# **Give a summary of what you think the following project is doing. Limit your answer to one paragraph.**

I believe that this project aims to analyze how the household structure has changed across U.S. counties from the years 2009 to 2023, which is making use of data from the American Community Survey. It focuses specifically on comparing the trends that are found in married-couple households versus the trends in single-person households, and then looking at how the balance between the two has come to shift over time. In order to accomplish this, the project attempts to fit polynomial curves to the counts of the household for each of the counties, extracting some features like the slope and acceleration, and then evaluates the consistency in directional change. These features are then to be used to cluster counties and build a model that predicts cluster membership using the Social Vulnerability Index (SVI), which includes a number of socioeconomic and demographic variables. I believe the general idea is to learn what kinds of social or economic factors seem to go hand-in-hand with changes in the composition of a household.

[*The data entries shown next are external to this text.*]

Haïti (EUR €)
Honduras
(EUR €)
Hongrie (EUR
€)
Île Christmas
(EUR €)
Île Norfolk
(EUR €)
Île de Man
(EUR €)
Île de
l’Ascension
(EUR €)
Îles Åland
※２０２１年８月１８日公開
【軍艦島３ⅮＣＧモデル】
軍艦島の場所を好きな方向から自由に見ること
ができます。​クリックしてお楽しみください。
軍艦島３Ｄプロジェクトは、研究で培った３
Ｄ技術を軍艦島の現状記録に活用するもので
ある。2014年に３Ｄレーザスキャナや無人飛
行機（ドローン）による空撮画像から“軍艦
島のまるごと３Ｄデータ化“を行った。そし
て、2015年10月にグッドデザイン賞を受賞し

# **Please suggest at least one major non-technical improvement/correction they should do (e.g. writing, graphs, etc)**

I think the most pressing non-technical issue that I found in this project was the inconsistent and unclear labeling of the graphs, which made it rather difficult to interpret the key findings. While the San Francisco plot (labelled sf_eg.png) includes what some would consider to be proper labels and a legend, the majority of the other figures seem to lack clear titles, axis labels, or descriptive legends. For example, the elbow plot (kmeans_btwss_by_k_with_LA.png) uses the raw variable names like km_bag[, 1], which in fact offers no context for what any of the axes represent. Likewise, the included cluster visualizations label the axes with more technical terms like sdf$year and y1 instead of the more helpful “Year” and maybe “Normalized Household Count,” and for that matter, they lack explanations as to what happens to make each cluster unique. These labeling issues significantly reduce readability, and you can’t help but feel that an employer would be dissatisfied. Simple changes like making sure every figure has a descriptive title, clear axis labels, and maybe a legend, combined with perhaps a brief explanation of the text, would significantly increase the overall quality of the project.

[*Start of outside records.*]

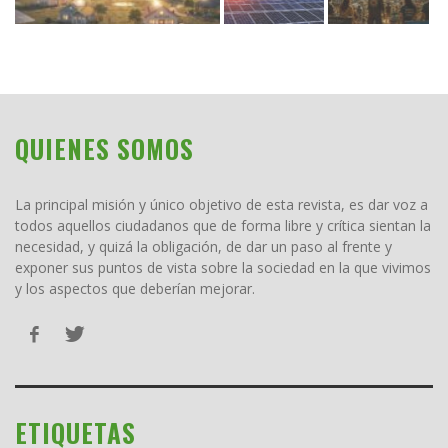
QUIENES SOMOS
La principal misión y único objetivo de esta revista, es dar voz a
todos aquellos ciudadanos que de forma libre y crítica sientan la
necesidad, y quizá la obligación, de dar un paso al frente y
exponer sus puntos de vista sobre la sociedad en la que vivimos
y los aspectos que deberían mejorar.
ETIQUETAS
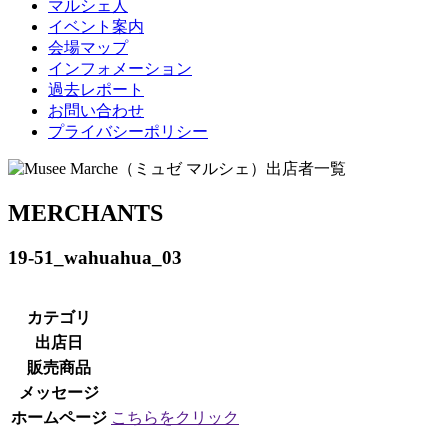
マルシェ人
イベント案内
会場マップ
インフォメーション
過去レポート
お問い合わせ
プライバシーポリシー
MERCHANTS
19-51_wahuahua_03
カテゴリ
出店日
販売商品
メッセージ
ホームページ
こちらをクリック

# **Please suggest at least one major technical improvement/correction they should do.**

In terms of the technical improvements, although the original code does seem to work fine, there were definitely some maintainability issues that, having made similar mistakes in the past, I noticed. The CSV loading was done without any form of error handling, which could definitely cause the script to fail without any sort of explanation if the file happened to go missing or somehow misformat. In order to fix this, I added some error handling that would also give a clear sort of explanation if something did happen to go wrong.

I also noted the repeated hardcoded use of the raw census codes (like B11002_003E) made the code harder to read and adapt. Similarly to the graph titles, I didn’t think that the codes were intuitive, meaning that it would be hard to remember what they meant without looking them up somewhere. In order to make the code easier to read and modify if you needed to make changes later, I introduced a dictionary called CENSUS_VARS that maps the previous codes to more understandable names like 'married' and 'unmarried'.

The final thing I changed was that the original code manually built out the polynomial features, which basically looked like mathematical terms such as x^2 or x^3 using a Python loop and the NumPy library. While it actually looked like it worked for the project, it’s definitely more error-prone and harder to maintain than it has to be, since there is a dedicated library. I replaced that section with a tool that was built in from scikit-learn called PolynomialFeatures, which just handles all the math safely and automatically. This hopefully makes the code cleaner and more reliable, hopefully aligning with more of the best practices of data science.